Alex, who spoke on the condition that his last name not be used, said it was simple.
"This was fairly easy. I didn't even have to do anything to a server. I didn't force my way in."
Instead, using Mr. Sodini's Web domain, georgesodini.com, Alex was able to find his e-mail address. From there, he went to the webmail server that Mr. Sodini used, and clicked on the box that asked if he forgot his password.
That prompted a security question asking Mr. Sodini the name of his favorite pet. In his previous Google searches, Alex had already found the answer to that. He typed it in, and just like that, he accessed Mr. Sodini's e-mail, and from there other, older Web pages the man had kept, his Gmail account, and therefore his Google search history.
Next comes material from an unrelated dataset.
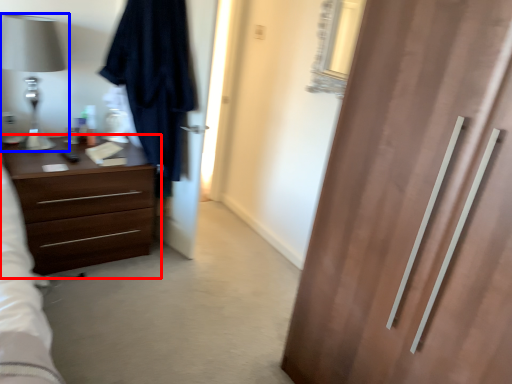 Question: Which object is closer to the camera taking this photo, chest of drawers (highlighted by a red box) or table lamp (highlighted by a blue box)?

Choices:
 (A) chest of drawers
 (B) table lamp

Answer: (B)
In addition to looking up terms about mass murder, Mr. Sodini did searches on "corruption of minors," and "age of consent Pennsylvania."
He queried things like "social phobia," "cognitive therapy," and "avoidant personality disorder," and other innocuous things, like lyrics by the singers Pink and Van Morrison.
Alex also found YouTube videos Mr. Sodini posted more than a year ago of him talking about his feelings and another of him giving a walking tour through his Scott home.
While the videos had only a couple dozen hits when Alex found them, by the end of the day yesterday, they numbered more than 25,000.
"It's just curiosity," Alex said of hacking Mr. Sodini. "It has been interesting to try and reconstruct what is left of his online life."
Louis B. Schlesinger, a professor of forensic psychology at John Jay College of Criminal Justice in New York, said people have always been fascinated by crime.
It is particularly so, he said, if the crime is something different or extraordinary.
"It's very discomfiting when there's mass murder," Dr. Schlesinger said.
And so people will try to gather as much information about a person as possible to reassure themselves that there was something tangibly wrong with the killer -- a diagnosable mental illness, past abuse, or even a brain tumor -- to show that the person was unlike everyone else.
"Going off and losing control is very frightening," the professor said.
But there are other reasons to be intrigued by crime.
"Many people get some sort of vicarious gratification with criminals who are very clever," Dr. Schlesinger said. "In a case like this, a lot of people, strangely enough, can identify with him."
Alex agrees.
"I've found, and I'm sure other people have found, similarities in their lives with his -- at some point feeling lonely or removed from other people.
"He looked normal, had a normal job, led from outside perspectives a normal life. But in reality he was not well, and he snapped."
Though his Google history shows Mr. Sodini clearly wanted to learn more about a variety of mental illnesses, it is unknown if he ever sought treatment of any kind.
"In retrospect, things are so clear," Dr. Schlesinger said. "Could this have been prevented? Impossible to know."